Why Normalize?
WHY: You run two experiments recording the same neurons — but the second session used louder sounds, so ALL firing rates are 3× higher. The pattern (which neurons fire more) is identical. The intensity is different. To compare patterns, you remove the magnitude.
That's normalization: divide every component by the vector's length. The result is a unit vector — same direction, length = exactly 1.

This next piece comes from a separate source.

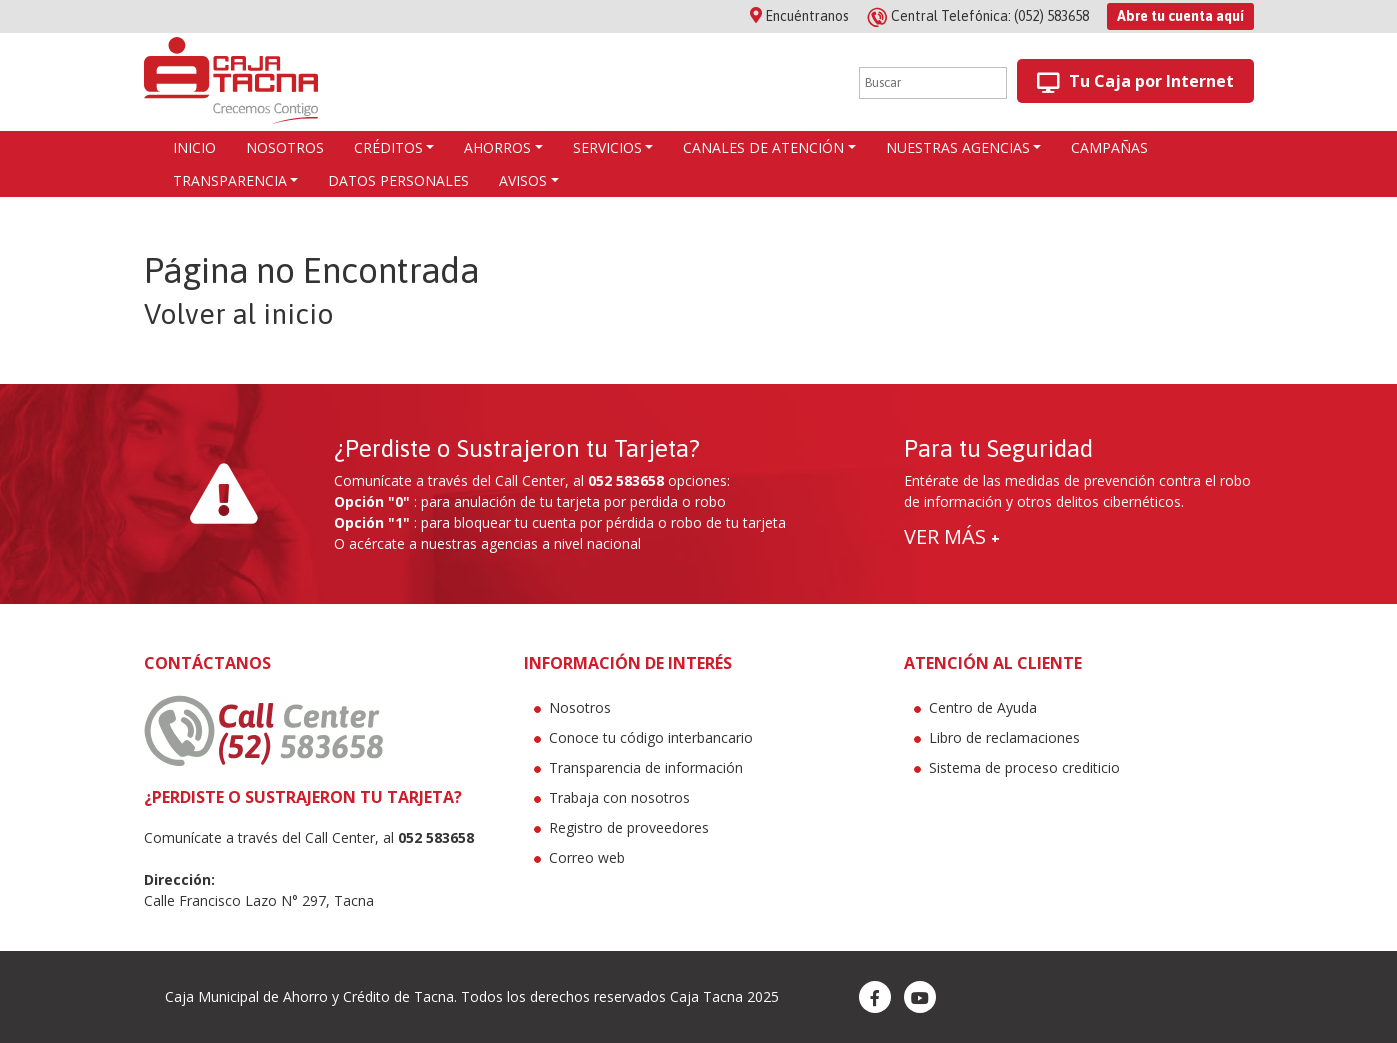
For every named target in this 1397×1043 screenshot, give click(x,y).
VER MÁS (952, 536)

Key insight from NMA: Normalizing does NOT change direction. The arrow still points the same way — it just gets shrunk to length 1.

Before and after normalization: same direction, length becomes 1.
x̂ = x / ‖x‖ Divide each component by the length → unit vector with length 1.
x̂ is pronounced 'x-hat'. The hat symbol means 'unit vector'.
import numpy as np
v = np.array([3, 4]) # length = 5
v_unit = v / np.linalg.norm(v) # normalize
print(v_unit) # [0.6, 0.8]
print(np.linalg.norm(v_unit)) # 1.0 — always 1 after normalizationAfter normalization, np.linalg.norm() always returns 1.0.
Session A neurons: [10, 50, 2] (quiet lab)
Session B neurons: [30, 150, 6] (loud lab — 3× everything)
Both normalize to the same unit vector → you can now compare the pattern of activity, not the volume.